The problem is I'm lacking inspiration. Could you draw my attention to any great, or even not-so-great, representations of advertising in novels or short stories? This might just set my creative juices flowing.
Here are a few.
Murder Must Advertise, a Lord Peter Wimsey detective story by Dorothy L Sayers (who once worked as a copywriter at SH Benson). Aurora Dawn, the first book by Herman Wouk (who went on to write The Caine Mutiny and other excellent novels). Both are more than 50 years old, but they are well enough written to be a pleasure to read even now.

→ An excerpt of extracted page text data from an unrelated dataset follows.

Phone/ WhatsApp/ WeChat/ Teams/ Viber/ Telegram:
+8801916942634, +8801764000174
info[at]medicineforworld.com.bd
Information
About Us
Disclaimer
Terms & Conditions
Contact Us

Skipping to 1954, there’s The Agency Game by Bernard Gutteridge. It was based undisguisedly on his then agency, Colman Prentis & Varley (which later begat Collett Dickenson Pearce). It’s a very funny book. Bernard’s second novel was called Nibbled To Death By Ducks, but the title was the only bit of it he actually got around to writing. After ten years, his publisher finally gave up enquiring after it, but I don’t think he ever got his advance back.

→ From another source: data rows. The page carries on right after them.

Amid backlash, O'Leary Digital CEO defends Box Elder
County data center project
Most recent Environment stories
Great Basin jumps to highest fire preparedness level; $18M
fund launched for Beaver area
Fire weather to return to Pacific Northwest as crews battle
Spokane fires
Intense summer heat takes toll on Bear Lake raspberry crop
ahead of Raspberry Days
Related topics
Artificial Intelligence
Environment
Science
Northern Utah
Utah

John Bowen, far better known as a playwright and novelist, was briefly a creative director at Garland Compton before it was swallowed up by Saatchi & Saatchi. His Storyboard was published in 1960 and uses an agency background to cast a speculative eye on what wasn’t then known as corporate responsibility.
Then, exactly 60 years after the Sayers, came Matt Beaumont with E: A Novel. Told entirely in the form of an agency’s internal e-mails, it’s brilliant. Because of its form, the reader is left to infer just about everything about the characters – which, thanks to Beaumont’s skill, is both extremely easy and hugely pleasurable. This, too, is a very funny book – and a perceptive one as well.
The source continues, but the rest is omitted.